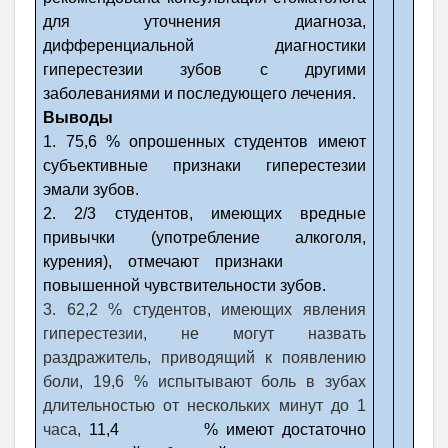
для уточнения диагноза,
дифференциальной диагностики
гиперестезии зубов с другими
заболеваниями и последующего лечения.
Выводы
1. 75,6 % опрошенных студентов имеют
субъективные признаки гиперестезии
эмали зубов.
2. 2/3 студентов, имеющих вредные
привычки (употребление алкоголя,
курения), отмечают признаки
повышенной чувствительности зубов.
3. 62,2 % студентов, имеющих явления
гиперестезии, не могут назвать
раздражитель, приводящий к появлению
боли, 19,6 % испытывают боль в зубах
длительностью от нескольких минут до 1
часа,
11,4 % имеют достаточно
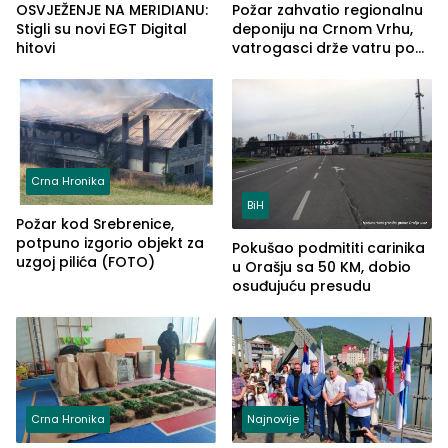
OSVJEŽENJE NA MERIDIANU:
Požar zahvatio regionalnu
Stigli su novi EGT Digital
deponiju na Crnom Vrhu,
hitovi
vatrogasci drže vatru pod
kontrolom (FOTO)
Crna Hronika
BiH
Požar kod Srebrenice,
potpuno izgorio objekt za
Pokušao podmititi carinika
uzgoj pilića (FOTO)
u Orašju sa 50 KM, dobio
osuđujuću presudu
Crna Hronika
Najnovije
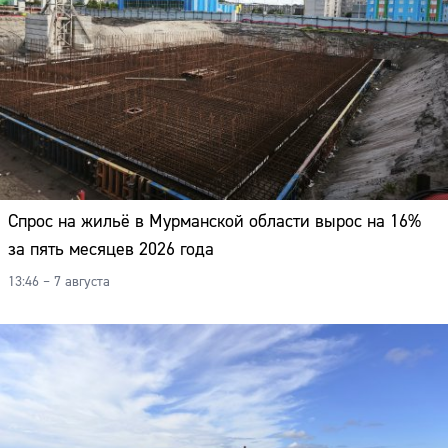
Спрос на жильё в Мурманской области вырос на 16%
за пять месяцев 2026 года
13:46 – 7 августа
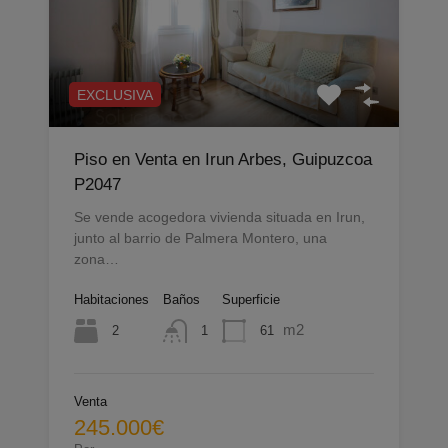
EXCLUSIVA
Piso en Venta en Irun Arbes, Guipuzcoa
P2047
Se vende acogedora vivienda situada en Irun,
junto al barrio de Palmera Montero, una
zona…
Habitaciones
Baños
Superficie
m2
2
61
1
Venta
245.000€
------------
Write out the lines of the entries above exactly, beginning with the first and ending with the line that contains "2. 2/3 студентов, имеющих вредные". No picture goes in.

для уточнения диагноза,
дифференциальной диагностики
гиперестезии зубов с другими
заболеваниями и последующего лечения.
Выводы
1. 75,6 % опрошенных студентов имеют
субъективные признаки гиперестезии
эмали зубов.
2. 2/3 студентов, имеющих вредные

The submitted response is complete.